It's bad like biting your finger nails are scratching your ass in public... lol. Not really a huge issue but you may run into some unwanted consequences (sore cuticles or smelly fingers!).


----------



## watts888 (Oct 2, 2012)

I've never associated busted chains with scratching my butt, but I'll never be able to forget it either. Thanks a lot!


----------



## Nubster (May 15, 2009)

Broke one chain years ago. I believe it was a bad shift but I can't remember. It was on a short but very steep climb and as I got almost to the top....POW! I've torn off derailleurs and exploded a chainring since then but that was the only chain I've broken.


----------



## TooTallUK (Jul 5, 2005)

Try to keep your chain line as straight as possible. That's one a lot of people (who aren't running 1x) don't always think about.


----------



## jeffj (Jan 13, 2004)

KMC makes Shimano chains.

Most multi-speed chains that I know are all rated for 200 kgf last time I checked, except for the SRAM 991 Cross-Step (it's rated a little higher, but it's a 9 speed chain, developed when 9 speed was top o' the heap).

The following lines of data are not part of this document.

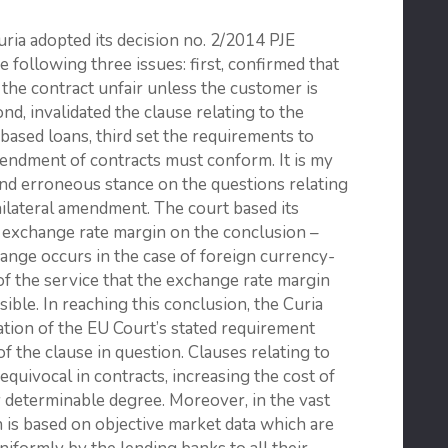
uria adopted its decision no. 2/2014 PJE
e following three issues: first, confirmed that
the contract unfair unless the customer is
nd, invalidated the clause relating to the
based loans, third set the requirements to
endment of contracts must conform. It is my
 and erroneous stance on the questions relating
ilateral amendment. The court based its
he exchange rate margin on the conclusion –
change occurs in the case of foreign currency-
 of the service that the exchange rate margin
ible. In reaching this conclusion, the Curia
ation of the EU Court’s stated requirement
of the clause in question. Clauses relating to
quivocal in contracts, increasing the cost of
 determinable degree. Moreover, in the vast
 is based on objective market data which are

I know it's hard to hear what amounts to "you've been doing it wrong" when you've been trying to do it right. That said, I agree that IMHO it's not likely that your masssive charging rhino haunches  are the root cause. 

Prediction: You're going to get stronger as a cyclist, yet if you improve your shifting technique, you will break fewer chains in the future.


----------



## leeboh (Aug 5, 2011)

OP, 8,9,10 or 11 speed chains? I have broken a few shimano, never a sram. Chainrings in good shape? Washing chains with degreaser/water? Stop doing that. Some of the new chains are directional. Changing chains with cassettes?


----------



## NYrr496 (Sep 10, 2008)

I used to break chains. I've developed lots of smoothness over the years and now, I break a lot less stuff.


----------



## mgreene888 (Oct 21, 2013)

leeboh said:


> OP, 8,9,10 or 11 speed chains? I have broken a few shimano, never a sram. Chainrings in good shape? Washing chains with degreaser/water? Stop doing that. Some of the new chains are directional. Changing chains with cassettes?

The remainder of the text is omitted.